Monday, November 5, 2007

A new week

"To light a candle is to cast a shadow" - Starhawk

I can't quite articulate my mood. I'm caught between the lightness that exists right now in my life as well as some dark shadows that hover so close. Managing the balance feels easier right now and that, alone, is reason enough to celebrate.

In ways that are surprising to me, this systemic viewpoint that we have learned is living in my body and experience right now. I am seeing odd patterns and interelated processes that don't offer me any answers. Yet.

What does differentiation really mean in relation to what I have just been through over the last two years? How has my relationship with A shifted around the tensions of I-We-You. How has that manifested in our way of being with each other? With our children? Within our communities?
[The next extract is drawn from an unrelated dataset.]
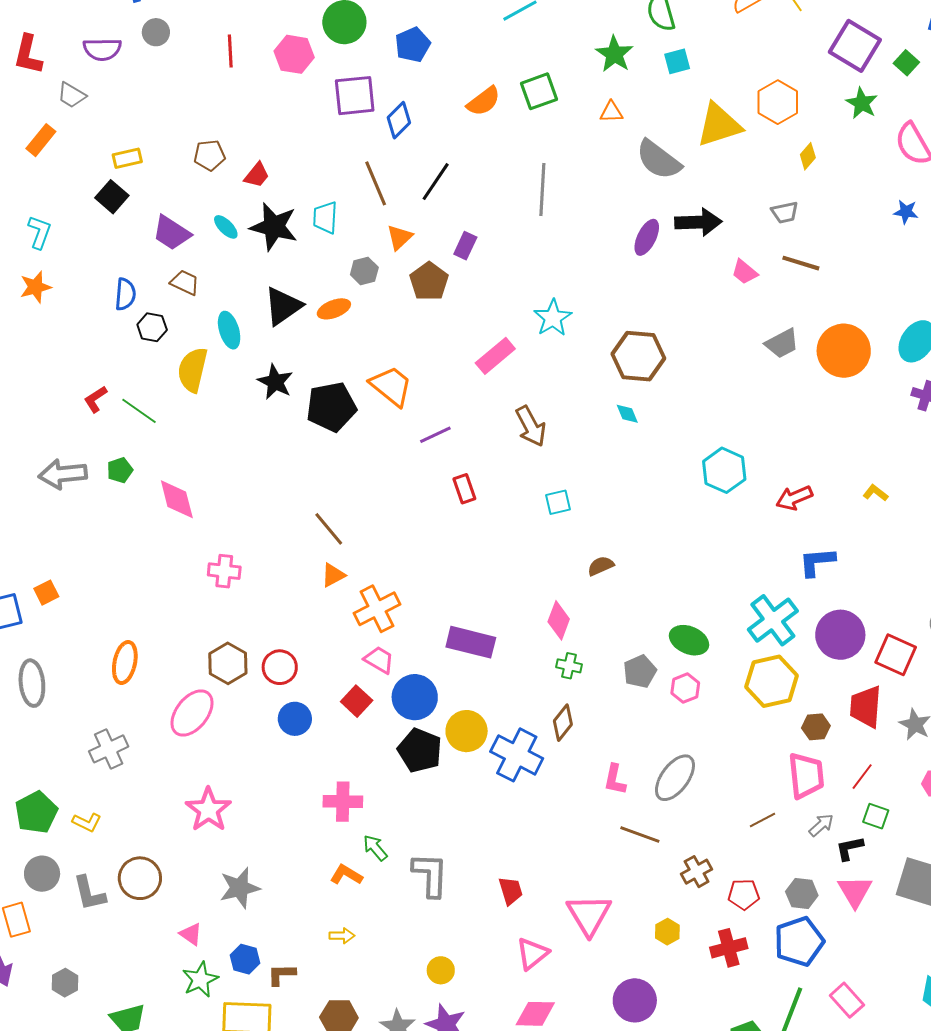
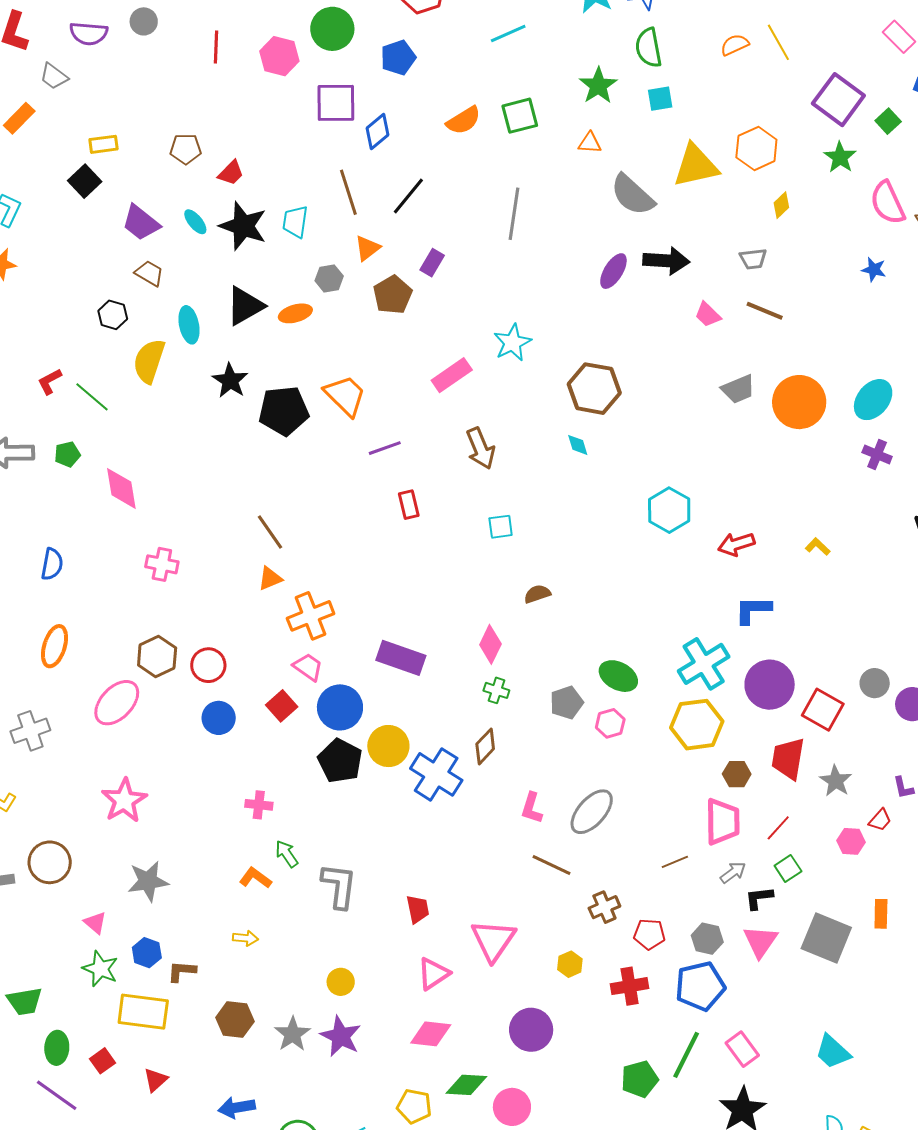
blue semicircle: (125, 294) -> (52, 564), moved
pink cross: (343, 802) -> (259, 805), size x0.7
green square: (876, 816) -> (788, 868), turned 32
green star: (200, 979) -> (100, 969), turned -30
What does S.'s symptoms mean in possible relation to how many transitions this family of ours has gone through? She's off kilter, dizzy, can't see clearly and feels pressure. I think that's been true for all of us but none of us have felt it on such a physiological scale. What does it look like to bring relief to her - to take some of the burdens from her young shoulders, give her undivided attention, nourishment and listening? What does it look like for me to give this to myself, for us to give this to each other?

I'm fascinated in the possibilities.

And I don't need to know what all of this means - it is what it is. Questions and pondering that can actually happen because I am pausing, taking a breath and wondering.